Even in a windows, Windows, world useful to know.
HPC resources and cloud platform- and infrastructure-as-a-service.
More than just file and directory management.
Bolt together programs into powerful data processing pipelines.
Automation.
Bash, "Bourne again shell"

Help

$ man COMMAND

Up and down arrows to scroll.

/ followed by search term (e.g. /help) then ENTER.

q to exit.

$ COMMAND --help # Command syntax, usage and other information.

Top tip: if writing your own executables, be consistent, and provide --help.

Comments

# This is a comment. It is not executed.

Who

$ who # who is logged on
$ whoami # who am I logged on as

Directories

$ pwd       # Path to current directory (folder in Windows)
$ ls        # List directory
$ ls *.txt  # Wild-card
$ ls *_hai*
$ ls -R     # Recurse
$ ls -F     # Append / to directories
$ ls -l     # Permissions, date, size, owner, group...
$ cd /      # Root directory
$ cd ~      # Home directory.
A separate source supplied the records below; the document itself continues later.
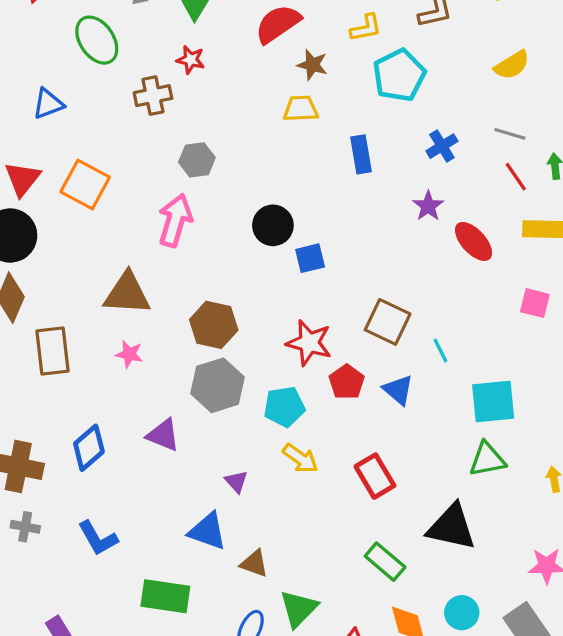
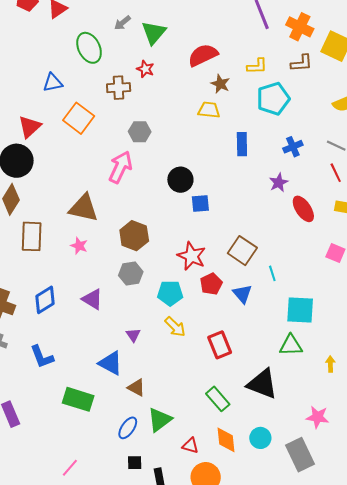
orange square: (85, 184) -> (79, 118), moved
gray hexagon: (218, 385) -> (131, 274), size x0.7

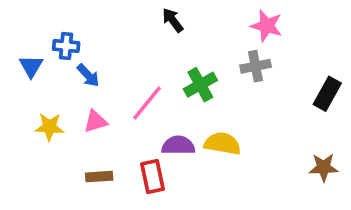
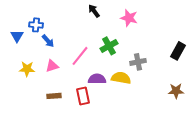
pink star: (267, 26) -> (129, 18), moved
gray cross: (256, 66) -> (138, 62), moved

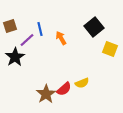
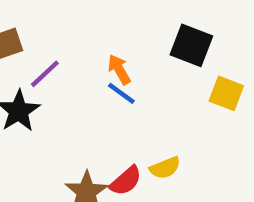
black square: (94, 27) -> (191, 45), turned -30
blue line: (40, 29) -> (121, 93), moved, turned -40

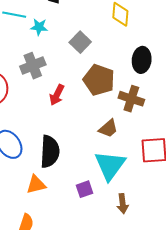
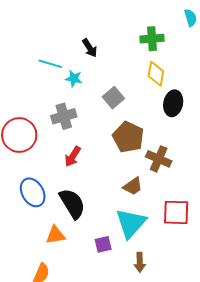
black ellipse: (142, 60) -> (173, 103), moved
red arrow: (57, 95) -> (73, 157), moved
black semicircle: (50, 152) -> (72, 204), turned -40

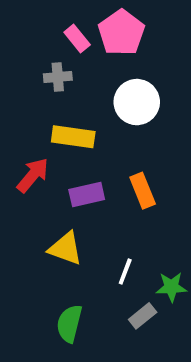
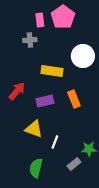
pink rectangle: (77, 38) -> (40, 20), turned 32
white circle: (137, 102) -> (83, 56), moved
yellow rectangle: (73, 137) -> (52, 71), moved
white line: (125, 272) -> (55, 142), moved

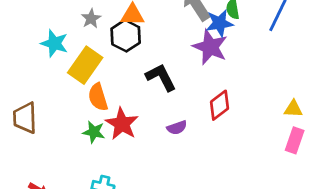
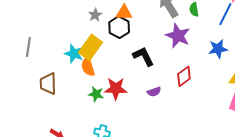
blue star: (220, 23) -> (218, 49), moved
cyan star: (54, 43) -> (74, 54), moved
orange semicircle: (98, 97) -> (88, 67), moved
red star: (122, 124) -> (116, 89), turned -30

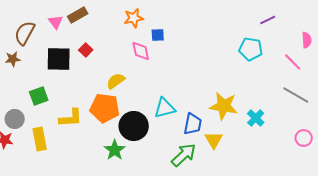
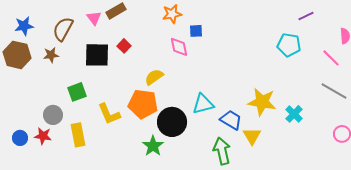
yellow L-shape: (71, 118) -> (109, 114), turned 70
blue trapezoid: (193, 124) -> (231, 120), turned -70
green arrow: (184, 155) -> (222, 151), turned -60

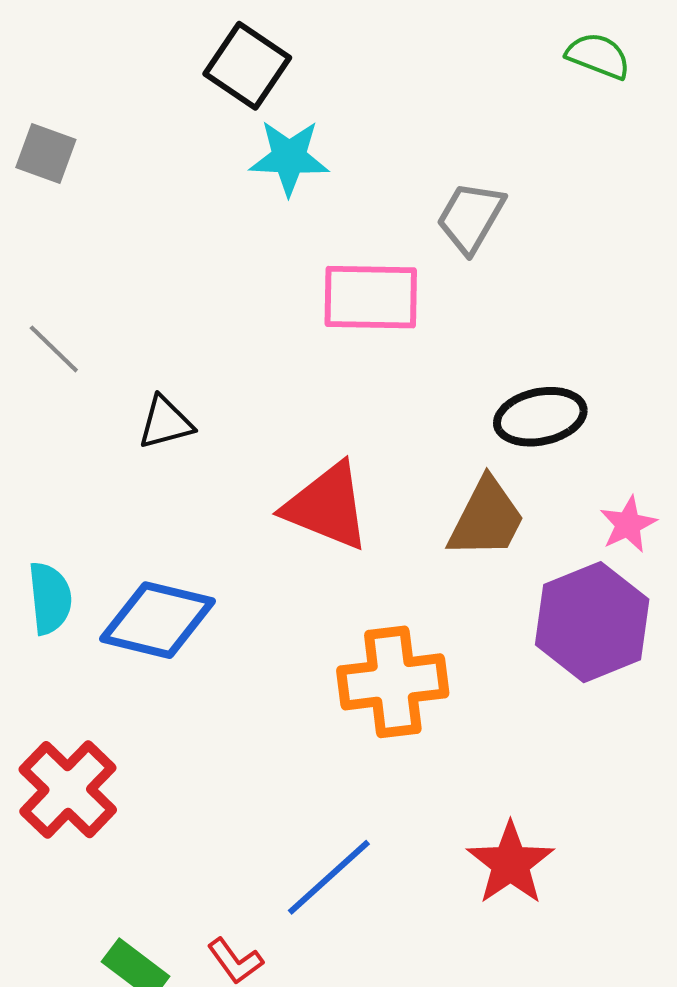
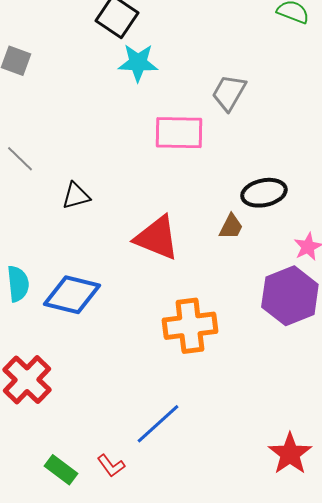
brown trapezoid: (486, 518) -> (231, 227), moved, size x0.6
red star: (510, 863) -> (290, 454), moved

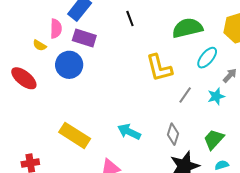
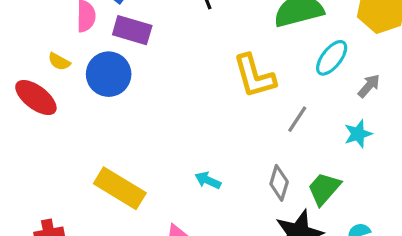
yellow semicircle: (40, 45) -> (59, 62), moved
cyan star: (216, 96) -> (358, 134), moved
cyan arrow: (129, 132) -> (208, 180), size x0.7
green trapezoid: (214, 139) -> (324, 189), moved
There's no place like ~
$ ls -a     # Hidden files
$ ls .      # Current directory
$ ls ..     # Parent directory
$ cd ..
$ cd        # Default to home directory
$ mkdir directory
$ mkdir ~/directory
$ mv directory another_directory
$ rmdir empty_directory

Files

$ cat file           # View file
$ less file          # Page through file
$ more file          # Page through file
$ head -2 file       # First N lines
$ tail -3 file       # Last N lines
$ cp file1 file2     # Copy
$ cp *.txt directory
$ rm file.txt        # Delete - no recycle bin.
$ rm -r directory    # Recurse
$ rm -rf directory   # Recurse and force - beware

History

Up arrow browses previous commands

$ history
$ !NNNN   # Rerun Nth command in history

Word count

$ wc file     # Filter
$ wc -l file  # Lines only
$ wc -w file  # Words only
$ wc -l *.txt # Total

Use to find out number of records in a data file if one record per line.

Regular expressions

$ ls *.txt        # Zero or more characters
$ ls ?o*          # Exactly one character
$ ls a[bcde]*.txt # Exactly one of the characters listed
$ ls a[cde]*.txt  
$ ls *.*
$  *.[!txt]*      # No sequence involving t, x or t

Searching within files

Global/regular expression/print

$ grep the haiku.txt
$ grep day haiku.txt
$ grep is haiku.txt
$ grep 'it is' haiku.txt
$ grep -w is haiku.txt   # Exact match
$ grep -n it haiku.txt   # lines with matches
$ grep -i the haiku.txt  # Ignore case
$ grep -wn is haiku.txt
$ grep -wnv is haiku.txt # Non-matching lines
$ grep  -wnr Today *     # Recurse

Input and output redirection

> redirects output (AKA standard output)

$ grep -r not * > found_nots.txt
$ cat found_nots.txt
$ ls *.txt > txt_files.txt
$ cat txt_files.txt
$ cat                            # Echoes standard input
Blah
CTRL-D
$ cat > myscript.txt
Blah
CTRL-D
$ cat myscript.txt

< redirects input (AKA standard input).

$ cat < haiku.txt
$ ls idontexist.txt > output.txt
$ cat output.txt

Error message is output on standard error.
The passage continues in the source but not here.